The site in question is mr-cordova.blogspot.co.za. I'm not using a 'real' link for that of course as I don't want to give them anymore Google power than they already have. (Since at least one person went to his site thinking it was mine.) At the bottom of each post you can see an attribution: "by via Raymond Camden" but no direct link is provided. Even if they did, I certainly don't approve of them copying my content completely on their site.

When I first discovered this, I assumed it would be pretty simple to correct. I've been publishing web sites for over twenty years and have had problems with this since nearly day one. (I used to run a pretty popular site, deathclock.com, that was copied all the time.)

At the top of every site running on Blogger is a link that lets you report issues:

This leads to a "Choose Your Own Adventure" type interface for trying to report a problem. I ended up in an infinite loop at first but finally ended up on their DCMA removal tool. Their form lets you explain what content was stolen and then asks for the offending URLs.

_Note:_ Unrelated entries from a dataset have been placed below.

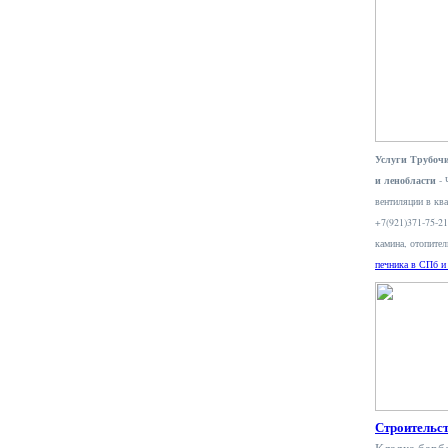
Услуги Трубочи
и ленобласти
- 
вентиляции в ква
+7(921)371-75-2
камина, отопите
печника в СПб и
Строительс
Кладка барб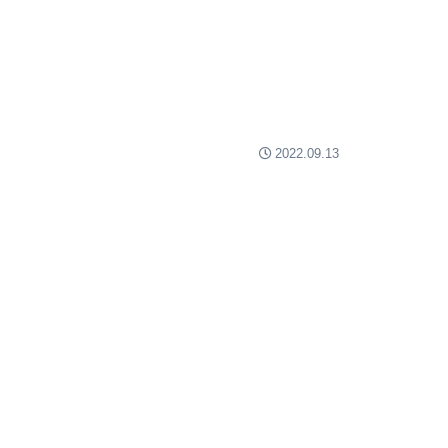
2022.09.13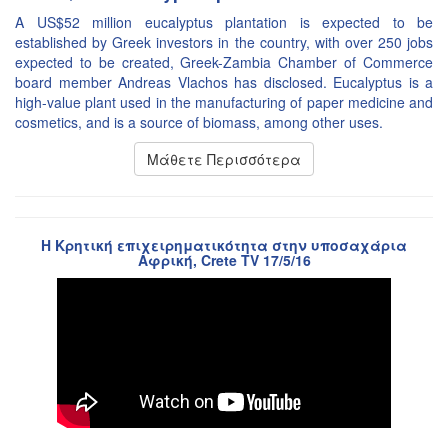
A US$52 million eucalyptus plantation is expected to be
established by Greek investors in the country, with over 250 jobs
expected to be created, Greek-Zambia Chamber of Commerce
board member Andreas Vlachos has disclosed. Eucalyptus is a
high-value plant used in the manufacturing of paper medicine and
cosmetics, and is a source of biomass, among other uses.
Μάθετε Περισσότερα
Η Κρητική επιχειρηματικότητα στην υποσαχάρια
Αφρική, Crete TV 17/5/16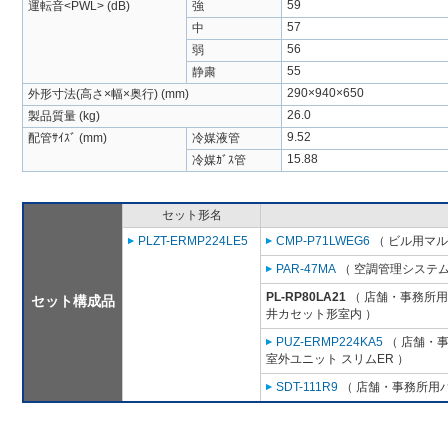
59
運転音<PWL> (dB)
強
57
中
56
弱
55
静粛
290×940×650
外形寸法(高さ×幅×奥行) (mm)
26.0
製品質量 (kg)
9.52
配管ｻｲｽﾞ (mm)
冷媒液管
15.88
冷媒ｶﾞｽ管
セット形名
PLZT-ERMP224LE5
CMP-P71LWEG6
（ ビル用マル
PAR-47MA
（ 空調管理システム
PL-RP80LA21
（ 店舗・事務所用パ
セット構成品
井カセット形室内 ）
PUZ-ERMP224KA5
（ 店舗・事務
室外ユニット スリムER ）
SDT-111R9
（ 店舗・事務所用パッ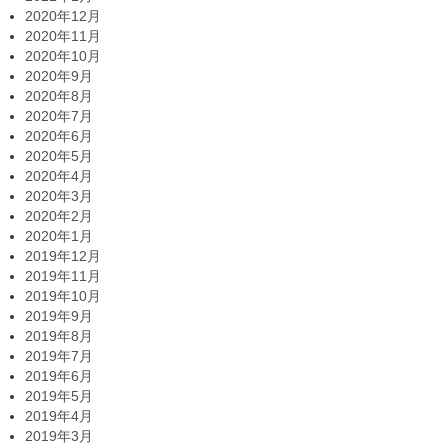
2020年12月
2020年11月
2020年10月
2020年9月
2020年8月
2020年7月
2020年6月
2020年5月
2020年4月
2020年3月
2020年2月
2020年1月
2019年12月
2019年11月
2019年10月
2019年9月
2019年8月
2019年7月
2019年6月
2019年5月
2019年4月
2019年3月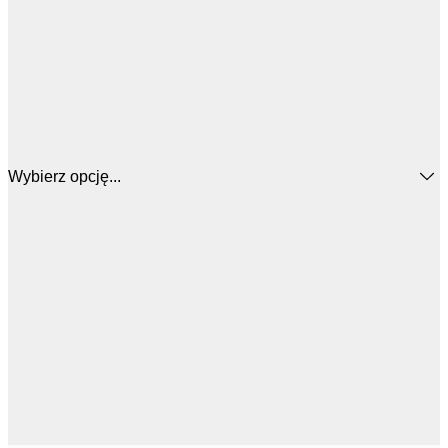
Wybierz opcję...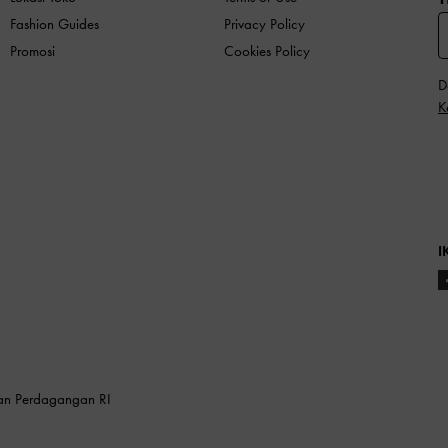
Fashion Guides
Privacy Policy
Promosi
Cookies Policy
D
K
I
ian Perdagangan RI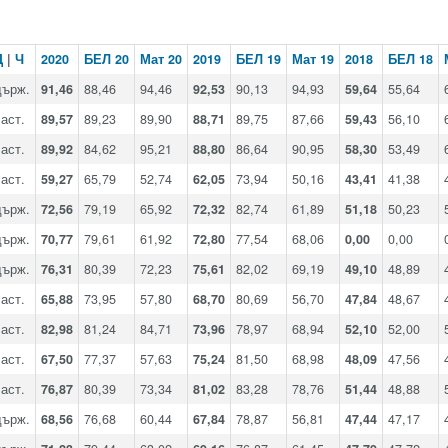
Д
|
Ч
2020
БЕЛ 20
Мат 20
2019
БЕЛ 19
Мат 19
2018
БЕЛ 18
държ.
91,46
88,46
94,46
92,53
90,13
94,93
59,64
55,64
аст.
89,57
89,23
89,90
88,71
89,75
87,66
59,43
56,10
аст.
89,92
84,62
95,21
88,80
86,64
90,95
58,30
53,49
аст.
59,27
65,79
52,74
62,05
73,94
50,16
43,41
41,38
държ.
72,56
79,19
65,92
72,32
82,74
61,89
51,18
50,23
държ.
70,77
79,61
61,92
72,80
77,54
68,06
0,00
0,00
държ.
76,31
80,39
72,23
75,61
82,02
69,19
49,10
48,89
аст.
65,88
73,95
57,80
68,70
80,69
56,70
47,84
48,67
аст.
82,98
81,24
84,71
73,96
78,97
68,94
52,10
52,00
аст.
67,50
77,37
57,63
75,24
81,50
68,98
48,09
47,56
аст.
76,87
80,39
73,34
81,02
83,28
78,76
51,44
48,88
държ.
68,56
76,68
60,44
67,84
78,87
56,81
47,44
47,17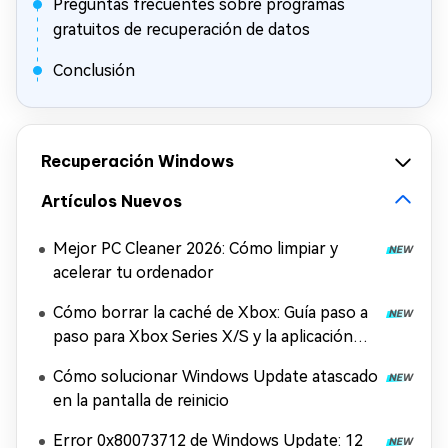
Preguntas frecuentes sobre programas
gratuitos de recuperación de datos
Conclusión
Recuperación Windows
Artículos Nuevos
Mejor PC Cleaner 2026: Cómo limpiar y
acelerar tu ordenador
Cómo borrar la caché de Xbox: Guía paso a
paso para Xbox Series X/S y la aplicación
Xbox
Cómo solucionar Windows Update atascado
en la pantalla de reinicio
Error 0x80073712 de Windows Update: 12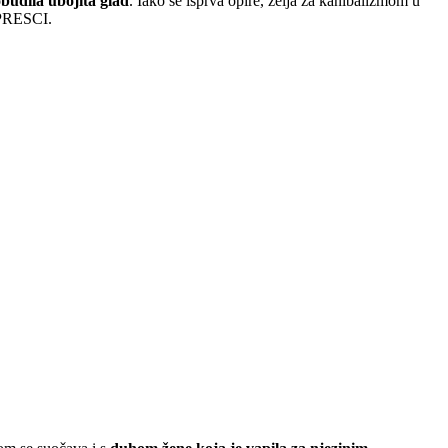
obudila ubojita glad
. Iako se isprva opire, želja za kanibalizmom u
FIPRESCI.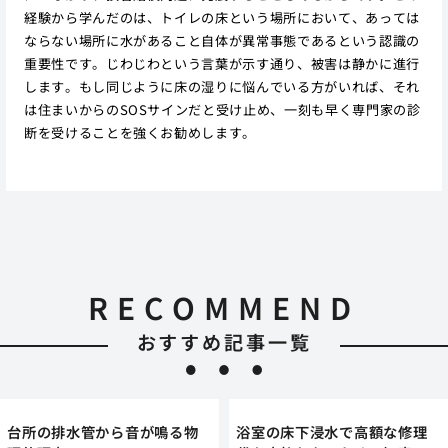
経験から学んだのは、トイレの床という場所において、あっては
ならない場所に水があること自体が異常事態であるという認識の
重要性です。じわじわという言葉が示す通り、被害は静かに進行
します。もし同じように床の湿りに悩んでいる方がいれば、それ
は住まいからのSOSサインだと受け止め、一刻も早く専門家の診
断を受けることを強くお勧めします。
RECOMMEND
おすすめ記事一覧
台所の排水管から音が鳴る物
浴室の床下浸水で高額な修理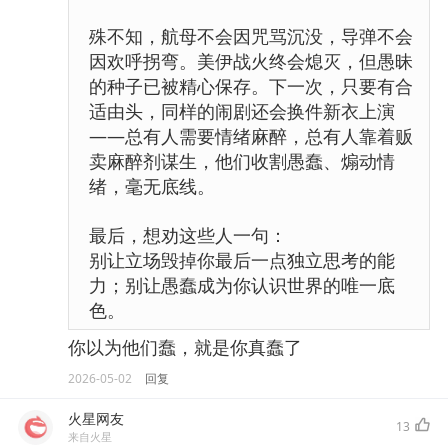
殊不知，航母不会因咒骂沉没，导弹不会
因欢呼拐弯。美伊战火终会熄灭，但愚昧
的种子已被精心保存。下一次，只要有合
适由头，同样的闹剧还会换件新衣上演
——总有人需要情绪麻醉，总有人靠着贩
卖麻醉剂谋生，他们收割愚蠢、煽动情
绪，毫无底线。
最后，想劝这些人一句：
别让立场毁掉你最后一点独立思考的能
力；别让愚蠢成为你认识世界的唯一底
色。
你以为他们蠢，就是你真蠢了
2026-05-02
回复
火星网友
13
来自火星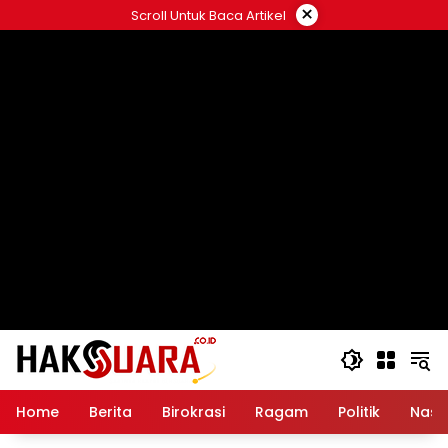
Langsung
×
Scroll Untuk Baca Artikel
ke
konten
Home
Berita
Birokrasi
Ragam
Politik
Nasi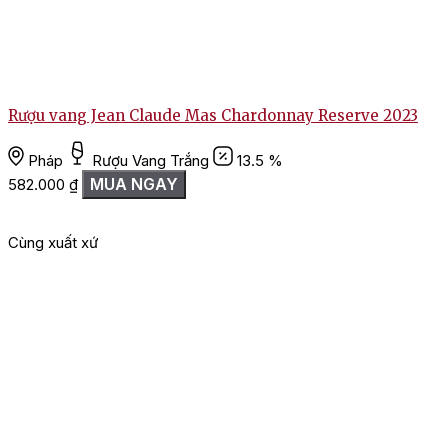
Rượu vang Jean Claude Mas Chardonnay Reserve 2023
Pháp
Rượu Vang Trắng
13.5 %
MUA NGAY
582.000
₫
Cùng xuất xứ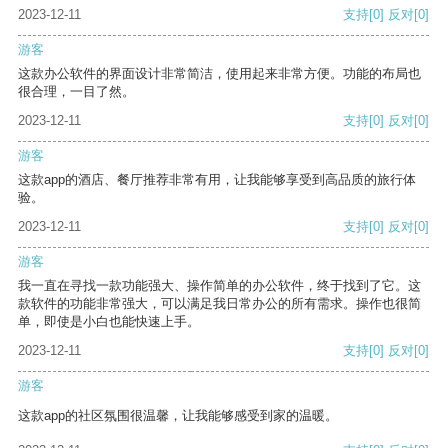
2023-12-11
支持
[0]
反对
[0]
游客
这款办公软件的界面设计非常简洁，使用起来非常方便。功能的布局也
很合理，一目了然。
2023-12-11
支持
[0]
反对
[0]
游客
这款app的酒店、餐厅推荐非常有用，让我能够享受到高品质的旅行体
验。
2023-12-11
支持
[0]
反对
[0]
游客
我一直在寻找一款功能强大、操作简单的办公软件，终于找到了它。这
款软件的功能非常强大，可以满足我日常办公的所有需求。操作也很简
单，即使是小白也能快速上手。
2023-12-11
支持
[0]
反对
[0]
游客
这款app的社区氛围很温馨，让我能够感受到家的温暖。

Here is where the shit hit the fan. (Pardon the language.)

I explained, very clearly, that the site was stealing content from my blog (and two others). I submitted the request and I assumed it would be fixed rather quickly. Three days later I got a response:

Hello,

Thanks for reaching out to us.

With regard to the following URLs:

mr-cordova.blogspot.co.za

In order for us to investigate the appropriate content and take further action, please provide us with the specific URLs of the posts where the infringing content is located. You can obtain the post URL by clicking on the title of the post or the timestamp found at the bottom of the allegedly infringing post(s).

Regards, The Google Team

I responded immediately with an explanation about what the site was doing, and also explaining that even if I got every URL, they would just steal new content.

I got no response.

So I submitted again, one specific URL this time, but with explanatory text about how the site was stealing my content. The good news is that they removed the URL. The one damn URL. And completely ignored everything I said about the rest of the content.

So today I decided - what the hell - let me scrape the site. The site has a sitemap.xml which looks like this:


<?xml version='1.0' encoding='UTF-8'?>
<sitemapindex xmlns="http://www.sitemaps.org/schemas/sitemap/0.9">
<sitemap>
<loc>http://mr-cordova.blogspot.com/sitemap.xml?page=1</loc>
</sitemap>
<sitemap>
<loc>http://mr-cordova.blogspot.com/sitemap.xml?page=2</loc>
</sitemap>
<sitemap>
<loc>http://mr-cordova.blogspot.com/sitemap.xml?page=3</loc>
</sitemap>
</sitemapindex>

Which basically leads to 3 "pages" of a site map. Each page is a ginormous XML file of URLs. They look like this:


<url>
<loc>http://mr-cordova.blogspot.com/2015/04/coldfusion-updates-released-today.html</loc>
<lastmod>2015-04-14T22:22:03Z</lastmod>
</url>

I knew I could use XPath to parse that data, so I Googled for a random online XPath tool and found this one: Template / XPath 3.0 / XQuery 3.0 / CSS 3 Selector / JSONiq Online Tester

I used an XPath of //url/loc to parse each page of the sitemap:

I did this three times and ended up with 402 URLs. I then filed a new DCMA request, which again won't be enough to stop this asshat, and ran into a new problem. Blogger only allows me to file 100 URLs per day. So great. I've got 4 days now of filing requests. And I get to repeat this every month or so assuming Blogger never shuts this guy down.

Anyway - wish me luck. I'll update this post with a comment if I have any luck.